Reference Request for Methods of the Calculation of Order

Question

What are the standard methods of calculation of the order modulo $n$ of an integer $a$ where $\operatorname{gcd}(a,n)=1$?

Answer 1

I'm not an expert, but I think there's a "baby step giant step" method, when $n$ is too large for brute force to be effective.
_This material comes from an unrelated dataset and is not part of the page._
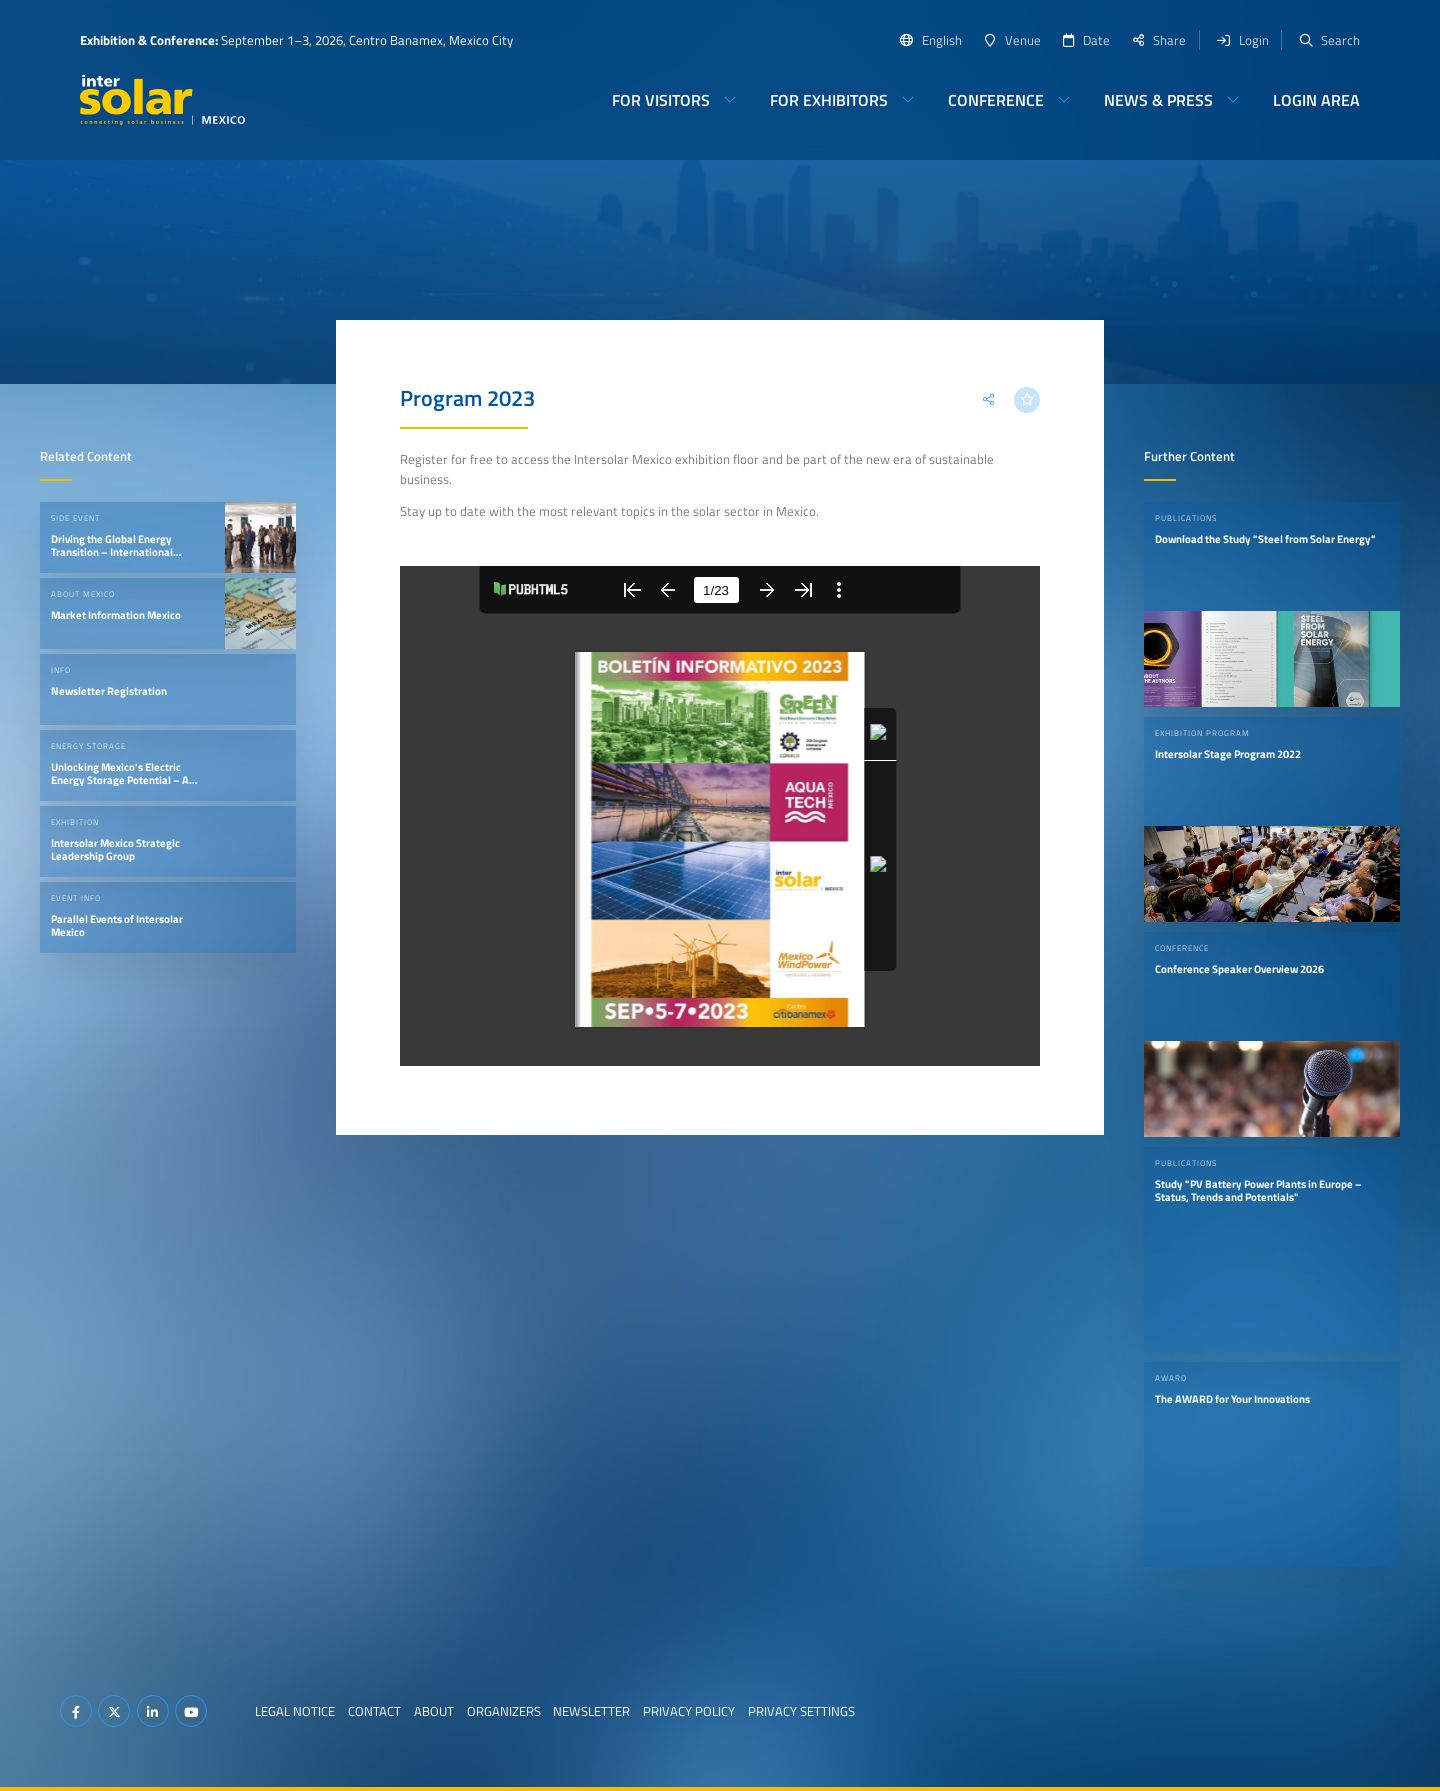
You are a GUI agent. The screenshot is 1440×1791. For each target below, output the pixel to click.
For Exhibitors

If you know the factorization of $\phi(n)$ already, though, then you can find the order by calculating $a^k$ modulo $n$ for increasingly small divisors $k$ of $\phi(n)$. For example, take $a=342$ and $n=803=73\cdot11$, so that $\phi(n) = 720 = 2^4\cdot3^2\cdot5$. We know the order of $342 $ must divide $720$, and indeed we compute that $342^{720}\equiv1\pmod{803}$. Now we start peeling of prime factors of the exponent one at a time: by the computations \begin{align*} 342^{360}&\equiv1\pmod{803}\\ 342^{180}&\equiv1\pmod{803}\\ 342^{90}&\equiv364\pmod{803}, \end{align*} we conclude that the order of $342$ divides $180$ but not $90$ (in other words, $2^2$ divides the order but $2^3$ doesn't). Similarly, $$ 342^{60}\equiv738\pmod{803} $$ shows that the order of $342$ divides $180$ but not $60$ (in other words, $3^2$ divides the order). Finally, $$ 342^{36}\equiv1\pmod{803} $$ shows that the order is a divisor of $36$ (in other words, $5$ doesn't divide the order). We have thus pinned down the order of $342$ modulo $803$ to be exactly $36$.

Answer 2

See this section from Computational Number Theory by Abhijit Das, 1.7.2. "We do not know any efficient algorithm for computing ${\rm ord}_m a$ unless the complete prime factorization of $\phi(m)$ is provided." He gives a pretty easy algorithm which I used as the basis for my C code. Note that you can use the Carmichael Lambda instead of the totient which will be more efficient.

Pari's implementation is in src/basemath/arith1.c. I'm not going to try to reverse engineer it, but the first step is factoring $n$ so it looks like it is doing something similar. Edit: it looks like it's doing more-or-less Algorithm 1.4.3 from Cohen (no surprise) though with some tweaks. Menezes's Algorithm 4.79 looks the same as Cohens.